The students realised that the only alternative to becoming cynical was to work very hard to develop a community of support within and outside the organisation and to search collaboratively for ways to protect their integrity.
Ah development, where big money reigns supreme, where corporate donations buy political influence, where councillors and mayors and staff paid peanuts can be asked how much their integrity is worth and be paid it, where local government are so few expert reports must be taken at face value. The imbalance of power is too great. Communities feel powerless, no matter who they elect.
In cases where expert reports are required by legislation for the purposes of important decisions about our land and the financial state of our companies, these rampant conflicts of interest and imbalances of power must be fixed.

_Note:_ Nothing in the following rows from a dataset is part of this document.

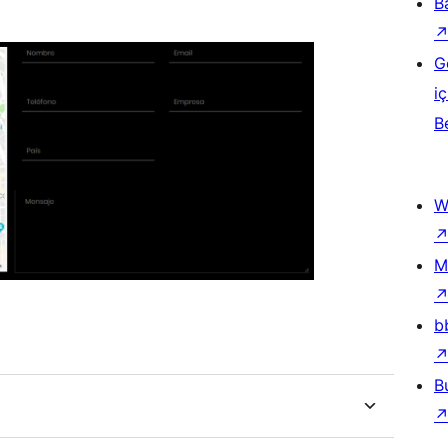
B
G
iç
B
W
M
b
B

Here again, I’d go the legislative framework solution, with the professional bodies’ members to take charge of the process. You’d have a panel of acknowledged experts, all independent practitioners. The company would be allocated a relevant expert to prepare, say, an environmental impact statement as required by law, and pays his or her fees. If the company disagrees with the assessment, it could employ any expert it chose, and if the results materially differed, a panel of experts would decide which was right, the panel’s costs to be paid by the company. This system should also apply to auditors, who could not be chosen to audit a company from which thier firm earned non-audit fees.
In short, I want to empower professionals in all fields working in the public and private sectors to assert the values of their professions, and take pride in fulfilling their duties and maintaining their professional integrity. I want the ethics debate, and the rebuilding of the power of ethical standards to be conducted with reason and genuine engagement.
I want to rebalance the scales, so that many good people are able to insist on being ethical and not suffer for it, indeed to be thanked for it, and perhaps even promoted. I want ethics – integrity in the moment of choice – to become commonplace.